Data Intensive Text Processing with MapReduce

Last Updated: Sep 25, 2012

There’s a big learning curve when you jump from studying statistics in school to programming statistical tools for Amazon scale data. Big Data’s swiss knife is Map Reduce, so it’s often the case that you have to describe any data manipulation algorithm in the Map Reduce Paradigm. Since I’m new to Map Reduce, I’ve been reading up on best practices. One book that I saw recommended on the web was Data-Intensive Text Processing with MapReduce, by Jimmy Lin and Chris Dyer. You can get it free from here. This book is written by two professors from the Natural Language Parsing world. While I don’t directly deal with NPL, this interested me because of its machine learning applications.

Review

The book describes what Map Reduce is, mostly from a Hadoop bent. It then talks about a few common patterns when implementing a Map Reduce algorithm, and goes on to describe some detailed implementations of Web Crawling, Breadth First Search and Expectation Maximization. The text book stays above any nitty gritty Map Reduce issues such as syntax and installation, which is good because the algorithms are transferable to other languages like Pig. However, they don’t shy away from using algorithm design optimizations which are specific to the Hadoop implementation of Map Reduce. Which is also good because that’s the implementation everybody working outside of Google uses.

I found the book very helpful as an introducation, and a good length at about 150 pages. The sections on Web Crawling, Graph algorithsm and EM spend a lot of time describing background information about the problem space. Of course this background isn’t really full of Map Reduce goodness, so I found some of it tedious. For example if you haven’t studied about storing sparse/dense graphs as lists or matrices, a book on Map Reduce algorithms is probably above you. The whole web crawling chapter also dragged on a bit, it’s a very common example for map reduce I feel like its value could have been distilled to a couple of pages. The second last chapter gives a big intro to Hidden Markov Models and Expectation Maximization. With my statistics background, I’ve come across these concepts before, but still found their description about EM confusing. While the background info took up about 40 pages, the actual Map Reduce implementations took only 5. I’ll do my best to clarify this chapter below.

Overall I’d highly recommend this book to anybody serious about writing map reduce algorithms. For those who are new to the whole system, like me, I’d recommend reading the whole book. People with a bit more Map Reduce experience under their belt might just skip ahead to the specific Map Reduce implementations in each chapter to see if there’s any tricks they can learn.

Stripes & Pairs

Stripes and Pairs are the two general patterns introduced at the start of the book which the rest of the Map Reduce algorithms make use of. These represent two different ways to operate on data keys which are tuples of the input data. The example problem used in the book is counting pairs of words which occur in the same sentences over a collection of documents. In this case the data keys are pairs of words, and the output value associate with each data key is its count.

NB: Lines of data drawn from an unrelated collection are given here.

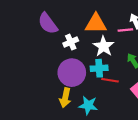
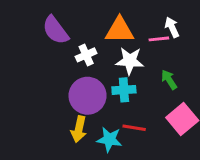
white star: (103, 46) -> (130, 61), turned -30
red line: (110, 80) -> (134, 128), moved

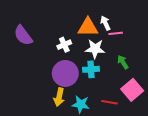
white arrow: (172, 27) -> (105, 23), moved
purple semicircle: (55, 30) -> (23, 35), moved
red line: (134, 128) -> (110, 102), moved

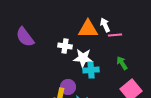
white cross: (64, 45) -> (65, 46), turned 32
white star: (95, 49) -> (83, 58), moved
purple circle: (65, 73) -> (68, 87), moved, size x0.6

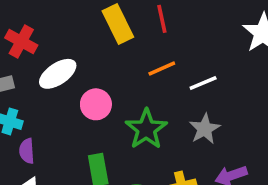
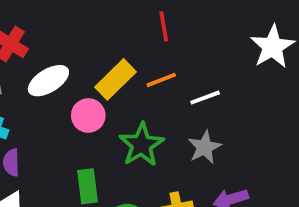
yellow rectangle: (118, 24) -> (115, 79), moved, turned 69

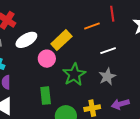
red line: (164, 26) -> (112, 14), moved
orange line: (161, 80) -> (92, 26), moved

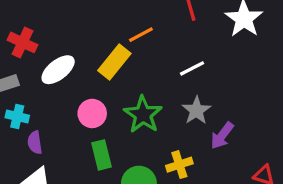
orange line: (92, 26) -> (141, 35), moved
pink circle: (47, 59) -> (92, 113), moved
purple arrow: (120, 104) -> (222, 136), moved, turned -30

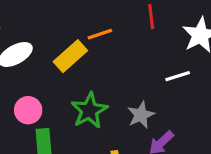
white line: (192, 68) -> (178, 76), moved
pink circle: (92, 113) -> (28, 110), moved

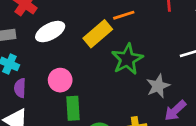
green star: (89, 110) -> (127, 59), moved

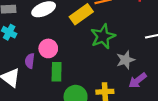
purple semicircle: (20, 88) -> (30, 61), moved

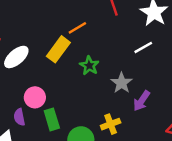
green star: (103, 36) -> (89, 66), size x0.7

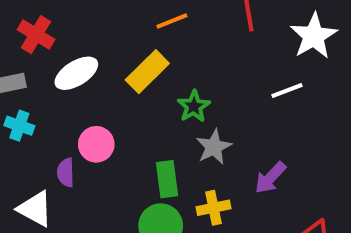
orange line: (77, 28) -> (172, 21), moved
gray star: (122, 83) -> (214, 147), moved
green rectangle: (52, 119) -> (167, 179), moved

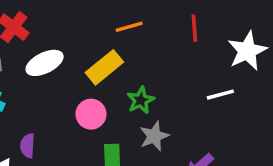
pink circle: (96, 144) -> (91, 114), moved

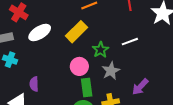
white line: (220, 95) -> (130, 42), moved
pink circle: (91, 114) -> (79, 66), moved

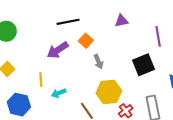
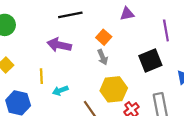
orange square: (86, 41) -> (104, 37), moved
purple arrow: (58, 50) -> (59, 45), turned 45

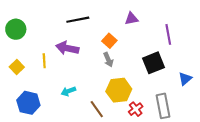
yellow line: (41, 76) -> (44, 61), moved

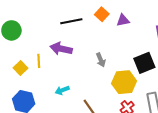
orange square: (109, 41) -> (102, 14), moved
yellow square: (17, 67) -> (21, 68), moved
yellow hexagon: (119, 90) -> (124, 82), moved

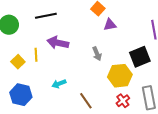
purple triangle: (123, 20) -> (110, 25), moved
black line: (71, 21) -> (46, 16), moved

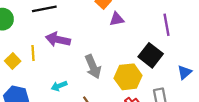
gray arrow: (97, 54) -> (93, 67), moved, size x1.5
black square: (140, 57) -> (151, 55), turned -30

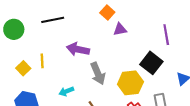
purple arrow: (58, 39) -> (78, 49), moved

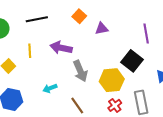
orange square: (107, 13) -> (79, 16), moved
yellow line: (42, 61) -> (30, 51), moved

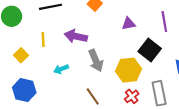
purple triangle: (102, 28) -> (129, 24), moved
cyan arrow: (50, 88) -> (61, 69), moved

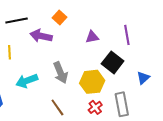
purple arrow: (76, 36) -> (41, 36), moved
cyan arrow: (61, 69) -> (27, 81), size x1.5

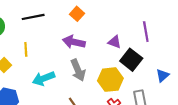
purple arrow: (41, 36) -> (74, 42), moved
purple triangle: (92, 37) -> (115, 42), moved, turned 32

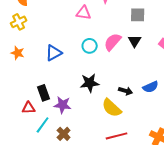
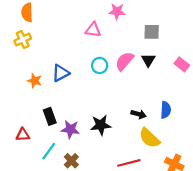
orange star: (18, 53) -> (35, 81), moved
black star: (90, 83) -> (101, 125), moved
blue semicircle: (151, 87) -> (166, 110), turned -63
red triangle: (29, 108) -> (23, 135), moved
yellow semicircle: (112, 108) -> (149, 138), moved

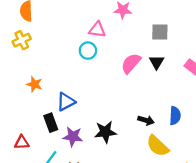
cyan circle: (100, 65) -> (88, 51), moved
blue triangle: (61, 73) -> (66, 102), moved

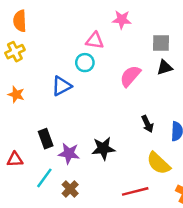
black triangle: (156, 62) -> (165, 67), moved, turned 42
orange star: (34, 84) -> (16, 94), moved
blue triangle: (66, 102) -> (62, 86), moved
black arrow: (146, 120) -> (147, 124), moved, turned 49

Both Stripes and Pairs will calculate the same output, but they differ on their intermediate values. The pairs mapper breaks up the input into each individual tuple it finds. The Stripes algorithm does some preprocessing within the mapper before emitting its values to the reducer. The Stripes algorithm is faster, while the pairs mapper scales to problems that have a large number of unique data key tuples. Each implementation of the word co-occurence solution is given below.

Pairs

Map(doc)
  foreach sentence in doc
    foreach (word1) in sentence
      foreach (word2) in sentence
 EMIT(tuple(word1, word2), 1)

Reduce(tuple(word1, word2), counts[])
  sum = 0
  foreach c in counts
    sum += count
  EMIT(tuple(word1, word2), count)

Stripes

Map(doc)
  A = Map(word, Map(word, count))
  foreach sentence in doc
    foreach (word1) in sentence
      if word1 not in A
        A[word1] = new Map(word, count)
      foreach (word2) in sentence
        if word2 not in A[word1]
          A[word1][word2] = 1
        else
          A[word1][word2] += 1

  foreach word in A
    EMIT(word, A[word])

Reducer(word1, Map(word2, count) Stripes[])
  S = new Map(word2, count)
  foreach s in Stripes
    S += s //sum each element in map

  foreach word2 in S
    EMIT(tuple(word1, word2), S[word2])

The pairs mapper emits each pair of co-occuring words it comes across, ie. tuple(word1, word2). The stripes algorithms emits a “stripes” of data for each word in the document, ie. tuple(word1, *). In this case, a “stripe” is represented by a Map. The stripes implementation is faster because it performs a lot of summing within the mapper, reducing the amount of information that needs to be transferred between the mapper and reducer. However, the stripes algorithm runs into a problem if the number of co-occurring words grows too large for the stripe map to fit in memory. If this is the case you’ll have to revert to the Pairs approach.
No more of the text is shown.